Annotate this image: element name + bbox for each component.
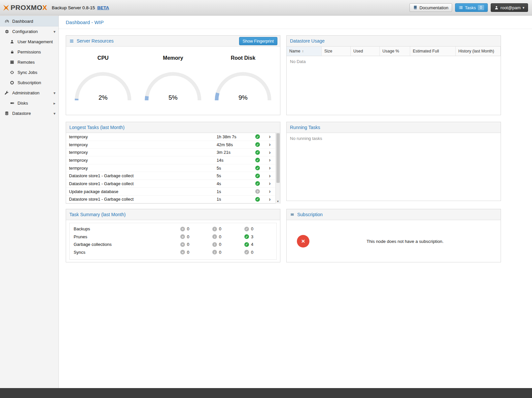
sidebar-item-remotes[interactable]: Remotes — [0, 57, 58, 67]
task-detail-chevron-icon[interactable]: › — [264, 134, 275, 139]
gauge-arc: 2% — [72, 69, 134, 102]
wrench-icon — [4, 91, 10, 95]
datastore-usage-body: No Data — [287, 56, 501, 116]
subscription-panel: Subscription × This node does not have a… — [286, 209, 501, 262]
status-unknown-icon: ? — [255, 189, 260, 194]
task-detail-chevron-icon[interactable]: › — [264, 189, 275, 194]
task-detail-chevron-icon[interactable]: › — [264, 157, 275, 163]
hdd-icon — [9, 101, 15, 105]
column-header-history-last-month[interactable]: History (last Month) — [456, 47, 501, 56]
top-header: PROXMOX Backup Server 0.8-15 BETA Docume… — [0, 0, 532, 16]
error-count-icon: × — [180, 227, 185, 231]
task-row[interactable]: termproxy5s✓› — [66, 164, 275, 172]
scroll-down-icon[interactable]: ▼ — [276, 199, 280, 204]
datastore-usage-columns: Name↑SizeUsedUsage %Estimated FullHistor… — [287, 47, 501, 56]
task-status: ✓ — [251, 158, 264, 162]
column-label: Usage % — [382, 49, 399, 53]
sidebar-item-administration[interactable]: Administration▾ — [0, 88, 58, 98]
task-detail-chevron-icon[interactable]: › — [264, 142, 275, 147]
documentation-button[interactable]: Documentation — [409, 3, 452, 12]
column-header-usage[interactable]: Usage % — [380, 47, 410, 56]
task-status: ? — [251, 189, 264, 194]
longest-tasks-rows: termproxy1h 38m 7s✓›termproxy42m 58s✓›te… — [66, 133, 275, 203]
longest-tasks-header: Longest Tasks (last Month) — [66, 122, 280, 133]
status-ok-neutral-icon: ✓ — [244, 227, 249, 231]
summary-row-label: Garbage collections — [70, 242, 180, 247]
task-name: termproxy — [66, 158, 217, 163]
column-header-used[interactable]: Used — [351, 47, 380, 56]
scrollbar-thumb[interactable] — [276, 133, 280, 183]
count-value: 0 — [219, 234, 221, 239]
task-row[interactable]: termproxy14s✓› — [66, 156, 275, 164]
status-ok-icon: ✓ — [255, 166, 260, 170]
summary-row-label: Backups — [70, 226, 180, 231]
beta-link[interactable]: BETA — [97, 5, 109, 10]
column-header-size[interactable]: Size — [322, 47, 351, 56]
column-header-estimated-full[interactable]: Estimated Full — [410, 47, 456, 56]
sidebar-item-label: Remotes — [18, 60, 35, 65]
datastore-usage-title: Datastore Usage — [290, 38, 325, 44]
sidebar-item-sync-jobs[interactable]: Sync Jobs — [0, 67, 58, 78]
show-fingerprint-button[interactable]: Show Fingerprint — [239, 37, 278, 45]
task-duration: 1s — [217, 189, 251, 194]
sidebar-item-disks[interactable]: Disks▸ — [0, 98, 58, 108]
sidebar-item-dashboard[interactable]: Dashboard — [0, 16, 58, 26]
running-tasks-body: No running tasks — [287, 133, 501, 201]
collapse-icon[interactable]: ▾ — [53, 108, 55, 118]
main-area: DashboardConfiguration▾User ManagementPe… — [0, 16, 532, 388]
expand-icon[interactable]: ▸ — [53, 98, 55, 108]
task-row[interactable]: termproxy3m 21s✓› — [66, 149, 275, 156]
db-icon — [4, 111, 10, 116]
task-detail-chevron-icon[interactable]: › — [264, 165, 275, 171]
count-value: 0 — [251, 250, 253, 255]
sidebar-item-datastore[interactable]: Datastore▾ — [0, 108, 58, 118]
status-ok-icon: ✓ — [255, 150, 260, 155]
task-row[interactable]: termproxy42m 58s✓› — [66, 141, 275, 149]
summary-row-backups: Backups×0!0✓0 — [70, 225, 276, 233]
column-header-name[interactable]: Name↑ — [287, 47, 322, 56]
task-row[interactable]: termproxy1h 38m 7s✓› — [66, 133, 275, 141]
sidebar-item-permissions[interactable]: Permissions — [0, 47, 58, 57]
task-detail-chevron-icon[interactable]: › — [264, 181, 275, 186]
task-row[interactable]: Update package database1s?› — [66, 188, 275, 196]
task-row[interactable]: Datastore store1 - Garbage collect4s✓› — [66, 180, 275, 188]
sidebar-item-configuration[interactable]: Configuration▾ — [0, 26, 58, 37]
status-ok-icon: ✓ — [255, 134, 260, 139]
task-detail-chevron-icon[interactable]: › — [264, 150, 275, 155]
column-label: Size — [324, 49, 332, 53]
proxmox-logo[interactable]: PROXMOX — [3, 4, 47, 12]
no-running-tasks-label: No running tasks — [287, 133, 501, 144]
no-data-label: No Data — [287, 56, 501, 67]
subscription-title: Subscription — [297, 212, 323, 217]
warning-count-icon: ! — [212, 242, 217, 247]
task-row[interactable]: Datastore store1 - Garbage collect1s✓› — [66, 196, 275, 204]
task-detail-chevron-icon[interactable]: › — [264, 197, 275, 202]
task-summary-grid: Backups×0!0✓0Prunes×0!0✓3Garbage collect… — [69, 223, 277, 260]
proxmox-x-icon — [3, 4, 10, 11]
ok-count-cell: ✓0 — [244, 250, 276, 255]
tasks-button[interactable]: Tasks 0 — [455, 3, 488, 12]
status-ok-icon: ✓ — [255, 158, 260, 162]
sidebar-item-user-management[interactable]: User Management — [0, 37, 58, 47]
task-name: termproxy — [66, 142, 217, 147]
error-count-cell: ×0 — [180, 250, 212, 255]
sidebar: DashboardConfiguration▾User ManagementPe… — [0, 16, 59, 388]
collapse-icon[interactable]: ▾ — [53, 88, 55, 98]
status-ok-icon: ✓ — [255, 142, 260, 147]
ok-count-cell: ✓4 — [244, 242, 276, 247]
task-summary-title: Task Summary (last Month) — [69, 212, 125, 217]
count-value: 3 — [251, 234, 253, 239]
lock-icon — [9, 50, 15, 54]
count-value: 0 — [187, 226, 189, 231]
count-value: 0 — [251, 226, 253, 231]
task-row[interactable]: Datastore store1 - Garbage collect5s✓› — [66, 172, 275, 180]
sidebar-item-subscription[interactable]: Subscription — [0, 78, 58, 88]
user-menu-button[interactable]: root@pam ▾ — [491, 3, 528, 12]
count-value: 4 — [251, 242, 253, 247]
content-area: Dashboard - WIP Server Resources Show Fi… — [59, 16, 532, 388]
scrollbar[interactable]: ▼ — [275, 133, 280, 204]
gauge-label: Root Disk — [210, 55, 276, 61]
collapse-icon[interactable]: ▾ — [53, 26, 55, 37]
task-detail-chevron-icon[interactable]: › — [264, 173, 275, 179]
gauge-value: 5% — [142, 94, 204, 101]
++++++++
*What is needed*. Your answer must consist of every line from the listing that holds the string "gauge".

*Reply to the task*.
gauge-arc: 2% — [72, 69, 134, 102]
gauge-label: Root Disk — [210, 55, 276, 61]
gauge-value: 5% — [142, 94, 204, 101]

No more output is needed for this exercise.